§ **PROBLEM TO WORK ON**
Among the lines of the data, copy those that hold "Hülle".

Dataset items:

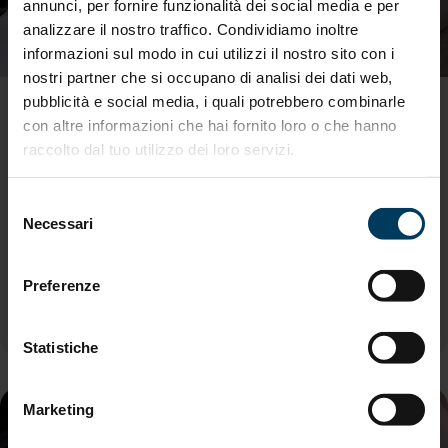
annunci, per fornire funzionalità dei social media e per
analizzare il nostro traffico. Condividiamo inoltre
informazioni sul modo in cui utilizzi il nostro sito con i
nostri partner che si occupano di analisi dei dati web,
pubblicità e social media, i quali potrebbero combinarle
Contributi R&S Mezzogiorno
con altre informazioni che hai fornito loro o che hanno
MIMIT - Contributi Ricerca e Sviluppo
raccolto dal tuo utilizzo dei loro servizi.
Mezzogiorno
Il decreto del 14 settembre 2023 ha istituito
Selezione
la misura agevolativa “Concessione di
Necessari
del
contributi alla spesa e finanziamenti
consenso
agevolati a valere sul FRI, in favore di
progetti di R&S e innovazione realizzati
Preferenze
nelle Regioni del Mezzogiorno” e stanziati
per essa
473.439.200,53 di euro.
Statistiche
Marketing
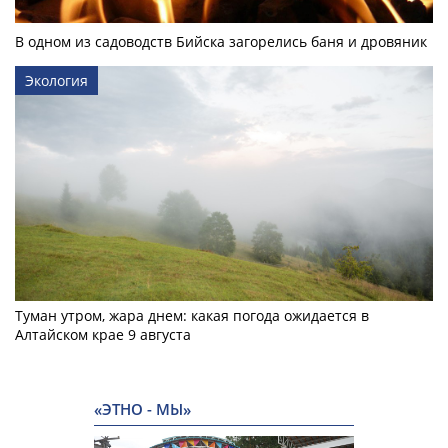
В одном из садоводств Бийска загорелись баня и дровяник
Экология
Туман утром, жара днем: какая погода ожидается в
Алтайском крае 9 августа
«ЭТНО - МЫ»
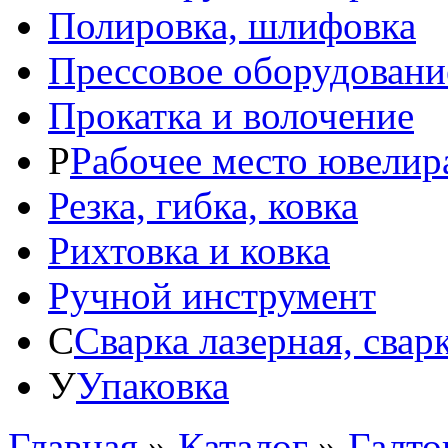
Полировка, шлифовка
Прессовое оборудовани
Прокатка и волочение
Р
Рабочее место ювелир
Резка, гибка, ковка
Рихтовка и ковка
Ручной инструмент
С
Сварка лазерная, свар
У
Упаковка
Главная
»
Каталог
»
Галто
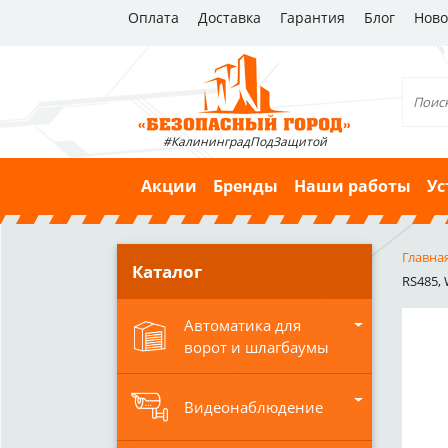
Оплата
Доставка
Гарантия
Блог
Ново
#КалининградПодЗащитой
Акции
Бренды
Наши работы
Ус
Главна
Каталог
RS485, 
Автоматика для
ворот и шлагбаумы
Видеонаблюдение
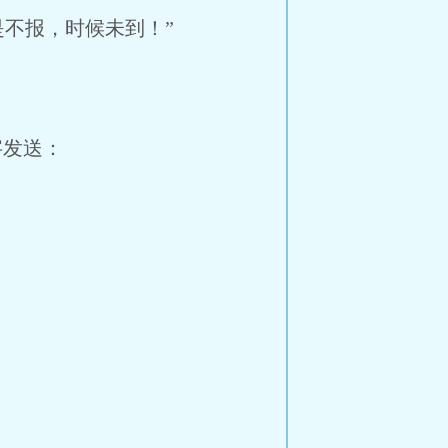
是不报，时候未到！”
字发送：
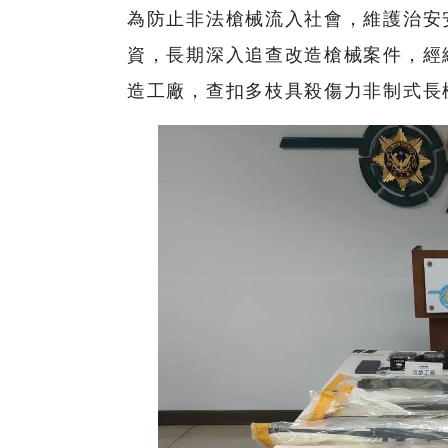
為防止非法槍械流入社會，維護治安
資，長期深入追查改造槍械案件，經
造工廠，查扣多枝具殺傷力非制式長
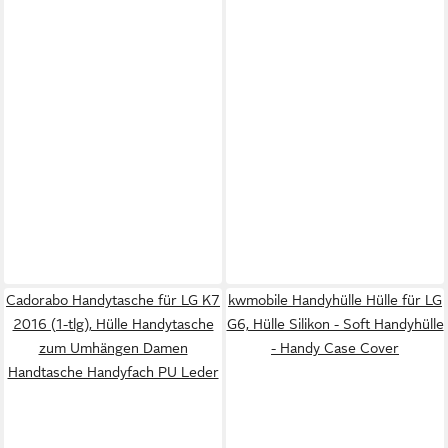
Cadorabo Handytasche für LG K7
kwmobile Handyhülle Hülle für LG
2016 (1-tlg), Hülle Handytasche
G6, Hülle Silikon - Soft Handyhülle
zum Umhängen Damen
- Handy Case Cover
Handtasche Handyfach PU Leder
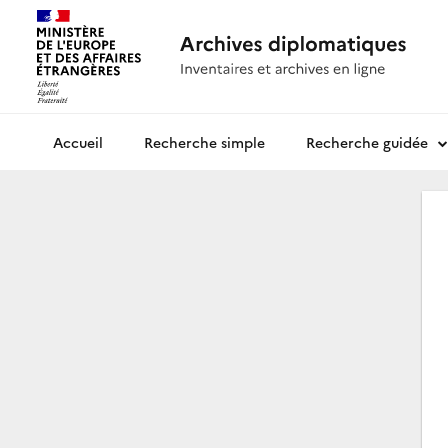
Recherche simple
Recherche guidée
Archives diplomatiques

§ **ANSWER SECTION**
kwmobile Handyhülle Hülle für LG
2016 (1-tlg), Hülle Handytasche
G6, Hülle Silikon - Soft Handyhülle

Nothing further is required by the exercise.